Paediatric Radiology Department, La Paz Children's Hospital, Madrid, Spain.
Mediterr J Rheumatol. 2022 Dec 31;33(4):459-464. doi: 10.31138/mjr.33.4.459. eCollection 2022 Dec.
Thrombocytopenia is a common hematologic abnormality of childhood-onset systemic lupus erythematosus (cSLE). Although in most cases thrombocytopenia is mild, severe thrombocytopenia with bleeding complications might occur, and is further correlated with disease activity and a worse prognosis. We report two female patients with severe thrombocytopenia as the initial manifestation of cSLE, which were successfully treated by intensive immunosuppression including several high-dose methylprednisolone pulses and IV cyclophosphamide. Both patients were initially diagnosed with idiopathic thrombopenic purpura (ITP) refractory to conventional treatment and complicated with haemorrhagic manifestations. For this matter, patients with ITP should be assessed for the presence of ANA, anti-dsDNA antibodies, and complement levels, since they are at high risk to develop cSLE.
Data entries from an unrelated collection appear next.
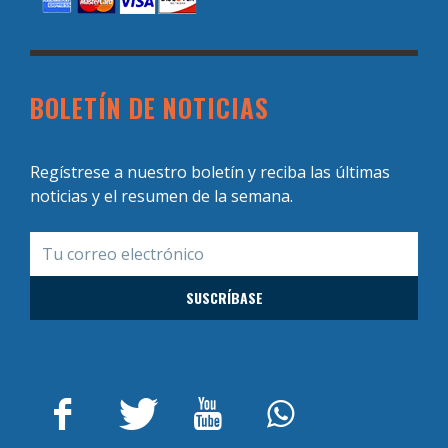
BOLETÍN DE NOTICIAS
Regístrese a nuestro boletín y reciba las últimas
noticias y el resumen de la semana.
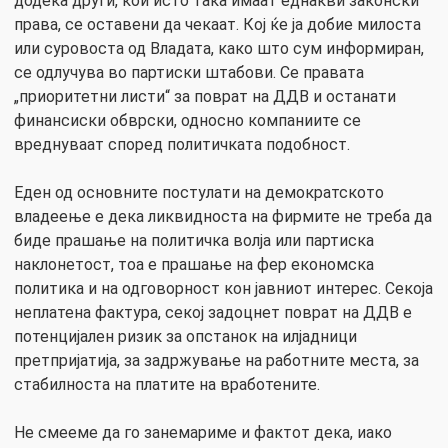
додека други, кои исто така имаат еднакви законски
права, се оставени да чекаат. Кој ќе ја добие милоста
или суровоста од Владата, како што сум информиран,
се одлучува во партиски штабови. Се правата
„приоритетни листи“ за поврат на ДДВ и останати
финансиски обврски, односно компаниите се
вреднуваат според политичката подобност.
Еден од основните постулати на демократското
владеење е дека ликвидноста на фирмите не треба да
биде прашање на политичка волја или партиска
наклонетост, тоа е прашање на фер економска
политика и на одговорност кон јавниот интерес. Секоја
неплатена фактура, секој задоцнет поврат на ДДВ е
потенцијален ризик за опстанок на илјадници
претпријатија, за задржување на работните места, за
стабилноста на платите на вработените.
Не смееме да го занемариме и фактот дека, иако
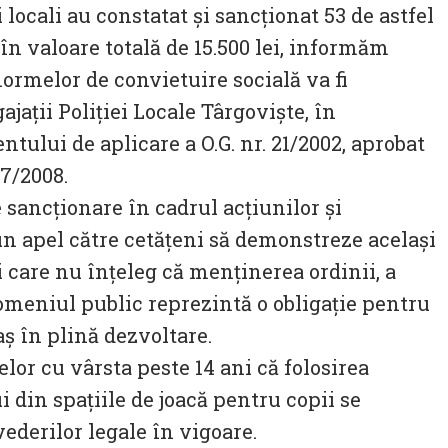
 locali au constatat și sancționat 53 de astfel
n valoare totală de 15.500 lei, informăm
ormelor de convietuire socială va fi
jații Poliției Locale Târgoviște, în
ului de aplicare a O.G. nr. 21/2002, aprobat
77/2008.
e sancționare în cadrul acțiunilor și
un apel către cetățeni să demonstreze același
cei care nu înțeleg că menținerea ordinii, a
domeniul public reprezintă o obligație pentru
raș în plină dezvoltare.
or cu vârsta peste 14 ani că folosirea
 din spațiile de joacă pentru copii se
derilor legale în vigoare.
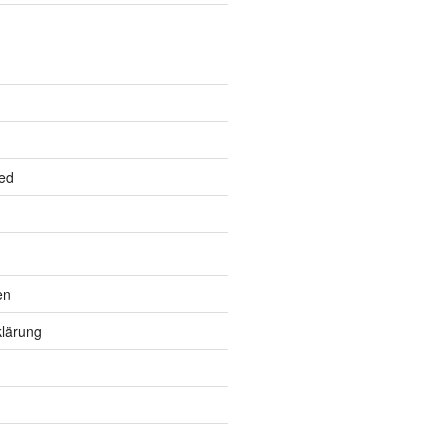
ed
en
lärung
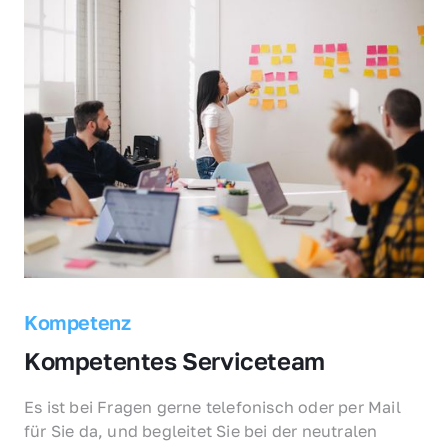
Kompetenz
Kompetentes Serviceteam
Es ist bei Fragen gerne telefonisch oder per Mail 
für Sie da, und begleitet Sie bei der neutralen 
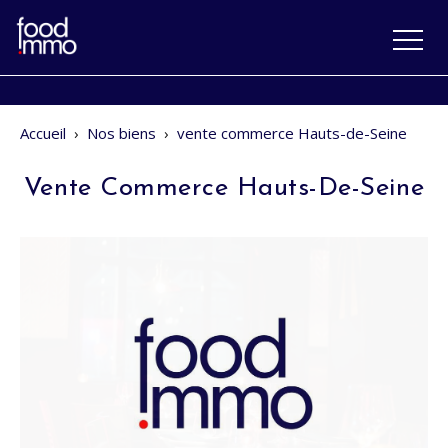
Accueil
›
Nos biens
›
vente commerce Hauts-de-Seine
Vente Commerce Hauts-De-Seine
血小板减少是儿童期系统性红斑狼疮(cSLE)常见的血液学异常。虽然在大多数情况下血小板减少较轻,但可能会出现伴有出血并发症的严重血小板减少,且与疾病活动及更差的预后相关。我们报告了两名以严重血小板减少为cSLE初始表现的女性患者,她们通过强化免疫抑制治疗成功治愈,包括多次大剂量甲泼尼龙冲击治疗和静脉注射环磷酰胺。两名患者最初均被诊断为常规治疗无效且伴有出血表现的特发性血小板减少性紫癜(ITP)。鉴于ITP患者有发展为cSLE的高风险,因此应对其进行抗核抗体(ANA)、抗双链DNA抗体及补体水平的评估。